While medicines are available to relieve withdrawal symptoms in people recovering from opioid addiction, they cause side effects and can maintain the brain changes that led to addiction in the first place, which can lead to relapse before treatment is completed. New research offers hope that a better solution may be on the horizon. Rapastinel, an experimental drug originally developed as an antidepressant, substantially reversed acute signs of opioid withdrawal in rats in just three days.
The findings suggest rapastinel could be useful to help manage withdrawal during the critical first days after someone has entered treatment and is trying to abstain from opioid use, according to researchers.
“We have found that rapastinel has potential as a new treatment for opioid dependence, as it is effective in reducing withdrawal signs and has not been shown to produce any negative side effects,” said Julia Ferrante, an undergraduate at Villanova University who conducted the research with Cynthia M. Kuhn, PhD, professor of pharmacology and cancer biology at Duke University. “By reducing withdrawal symptoms, the patient feels less discomfort during treatment, and we hypothesize this would lead to a decreased risk of relapse.”
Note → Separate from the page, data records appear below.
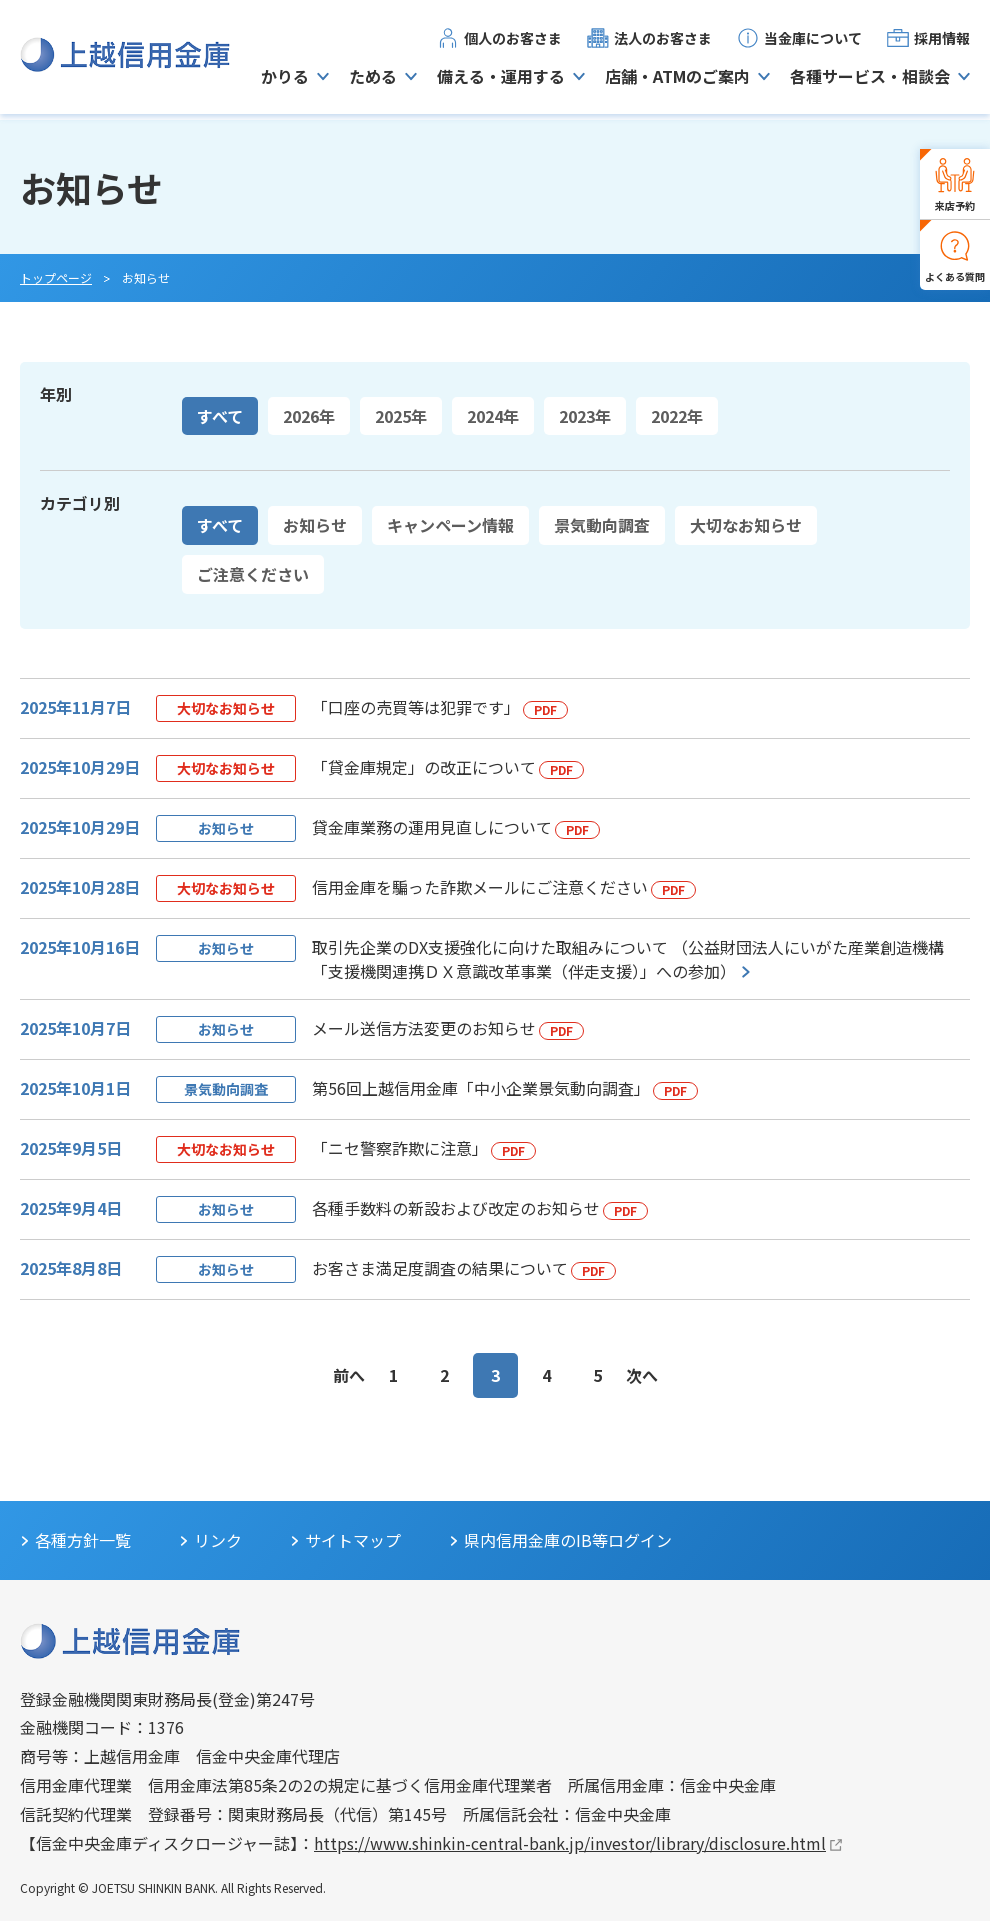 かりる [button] (285, 79)
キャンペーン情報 (450, 525)
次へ (642, 1375)
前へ (349, 1375)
Ferrante will present the research at the American Society for Pharmacology and Experimental Therapeutics annual meeting during the 2019 Experimental Biology meeting, held April 6-9 in Orlando, Florida.
“Our research suggests that new alternatives to standard treatments for opioid dependence have potential to be safer and more effective,” Ferrante added. “Rapastinel research for opioid dependency is currently only being done in rodents, but if the drug continues to have successful trials, it may enter clinical trials for use in humans.”
Buprenorphine and methadone, the most common drugs used to help people quit opioid abuse, are problematic because they are themselves opioids and can be addictive, have unpleasant and sometimes dangerous side effects and often must be used for months to avoid relapse. Ketamine, which has been proposed as an alternative, non-opioid treatment for opioid withdrawal, also has the potential for abuse and can cause hallucinations and other negative side effects.
Rapastinel, developed as an antidepressant, binds to the same receptor as ketamine but at a different site, where it has a milder effect. While a clinical trial recently concluded rapastinel is not effective against depression, trials have shown it is well tolerated and has no serious side effects.
In the new study, Ferrante and Kuhn modeled opioid dependence in rats and then tracked signs of withdrawal in groups of rats given either rapastinel, ketamine or a saline solution. On the third day, rats given rapastinel showed significantly fewer signs of withdrawal than rats given either ketamine or saline, which showed roughly equal amounts of withdrawal signs.
To move toward clinical trials in humans, researchers will continue to investigate rapastinel’s effects on a molecular level and study whether the drug can reduce the likelihood of relapse. If approved for treating opioid dependence, rapastinel would likely be administered intravenously, possibly in an outpatient setting, Ferrante said. It is unknown how long patients would need to use rapastinel to ensure complete recovery from opioid dependence.